* _Exercise description_: Without the pictures, write out every entry that follows exactly.

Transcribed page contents

▬▬▬

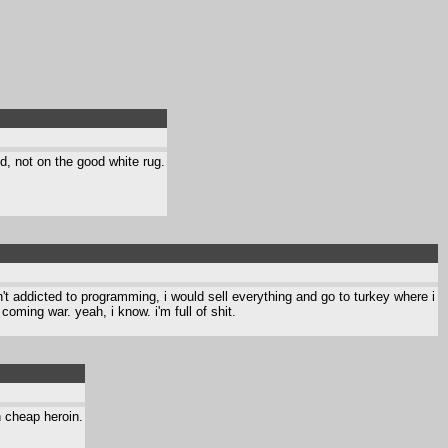
d, not on the good white rug.
asn't addicted to programming, i would sell everything and go to turkey where i
coming war. yeah, i know. i'm full of shit.
h cheap heroin.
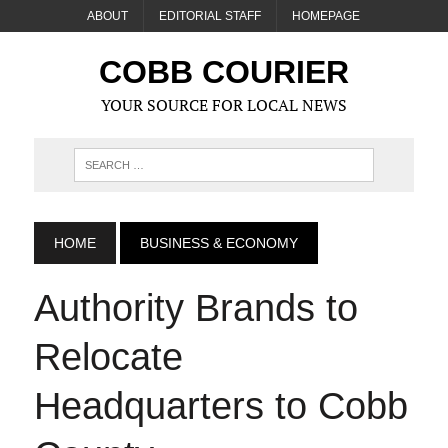
ABOUT
EDITORIAL STAFF
HOMEPAGE
COBB COURIER
YOUR SOURCE FOR LOCAL NEWS
HOME
BUSINESS & ECONOMY
Authority Brands to
Relocate
Headquarters to Cobb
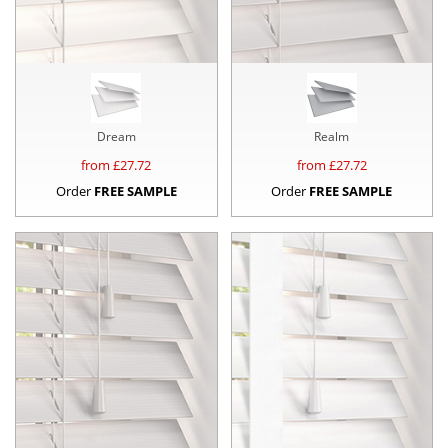
Dream
Realm
from £
27.72
from £
27.72
Order
FREE SAMPLE
Order
FREE SAMPLE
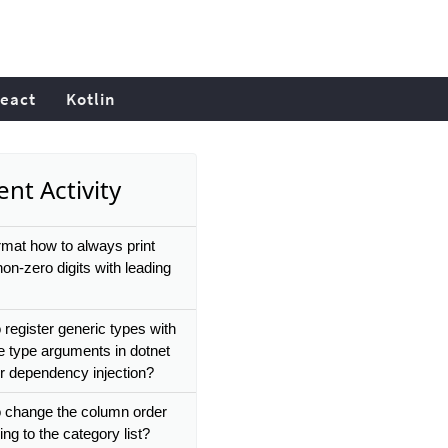
eact
Kotlin
nt Activity
rmat how to always print
 non-zero digits with leading
 register generic types with
le type arguments in dotnet
or dependency injection?
 change the column order
ng to the category list?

▬▬▬

* _Answer to this exercise_:
d, not on the good white rug.
asn't addicted to programming, i would sell everything and go to turkey where i
coming war. yeah, i know. i'm full of shit.
h cheap heroin.
ABOUT
EDITORIAL STAFF
HOMEPAGE
COBB COURIER
YOUR SOURCE FOR LOCAL NEWS
HOME
BUSINESS & ECONOMY
Authority Brands to
Relocate
Headquarters to Cobb
Dream
Realm
from £
27.72
from £
27.72
Order
FREE SAMPLE
Order
FREE SAMPLE
eact
Kotlin
nt Activity
rmat how to always print
 non-zero digits with leading
 register generic types with
le type arguments in dotnet
or dependency injection?
 change the column order
ng to the category list?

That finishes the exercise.